Der Zar war Herrscher über mehr als 160 Millionen Untertanen, die zahlenmäßig mit Abstand größte Landesbevölkerung in Europa. Alle Rohstoffe zur Kriegsführung gab es im Überfluss und das Wirtschaftswachstum vor dem Ersten Weltkrieg war rasant. Das Hauptproblem für die Entwicklung der russischen Militärmacht schien die Größe des Reiches selbst zu sein. Wie konnten die Ressourcen rasch genug erschlossen werden, wie die Armeen schnell genug an die Front gebracht werden?

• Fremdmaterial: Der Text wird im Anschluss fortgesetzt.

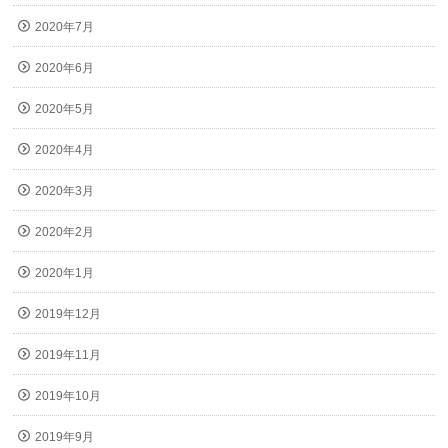
2020年7月
2020年6月
2020年5月
2020年4月
2020年3月
2020年2月
2020年1月
2019年12月
2019年11月
2019年10月
2019年9月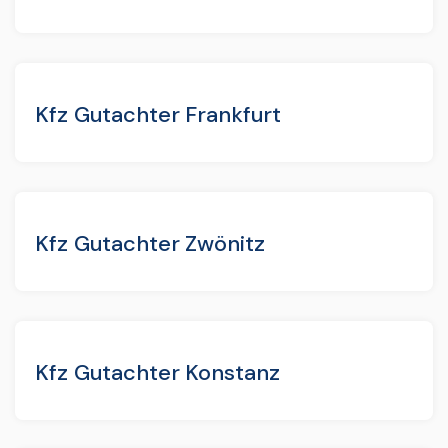
Kfz Gutachter Frankfurt
Kfz Gutachter Zwönitz
Kfz Gutachter Konstanz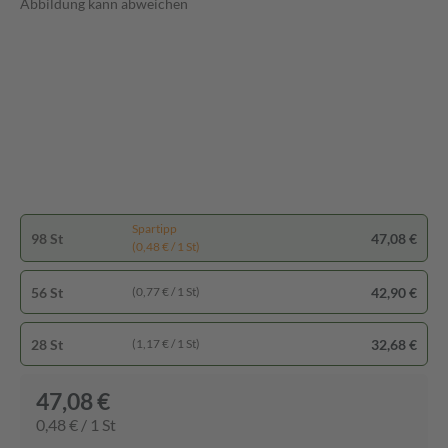
Abbildung kann abweichen
Spartipp
98 St
47,08 €
(0,48 € / 1 St)
56 St
42,90 €
(0,77 € / 1 St)
28 St
32,68 €
(1,17 € / 1 St)
47,08 €
0,48 € / 1 St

Vergessen war 1914 die Niederlage gegen Japan im Jahr 1905, ebenso die Revolution desselben Jahres. Der innere Zusammenhalt schien ungefährdet. Die Tatsache, dass Russland ein Vielvölkerreich war, trat durch die massive Dominanz der größten Volksgruppe, der Russen, in den Hintergrund. Die russische Armee war durch das „Große Programm“ auf dem Weg zur dominanten Land-Streitmacht in Europa, zumindest nach den Zahlen. Das Deutsche Reich sah sich immer stärker bedroht und fast schon erdrückt, ebenso wie Österreich-Ungarn. Selbst in Frankreich und Großbritannien wurden Bedenken laut. Besonders in London verursachte der Gedanke an eine erneute russische Bedrohung Indiens, aber auch eine russische Dominanz in Persien, manch schlaflose Nacht. Der Eindruck war aber trügerisch. Russlands Wirtschaft wuchs zwar gewaltig, trotzdem war die industrielle Basis nicht soweit, die Wünsche des Militärs zu befriedigen. Maschinen mussten in großem Umfang importiert werden. Französisches Kapital strömte seit 1894 ins Land, die Fertigwaren kamen aber ebenso aus England oder Deutschland.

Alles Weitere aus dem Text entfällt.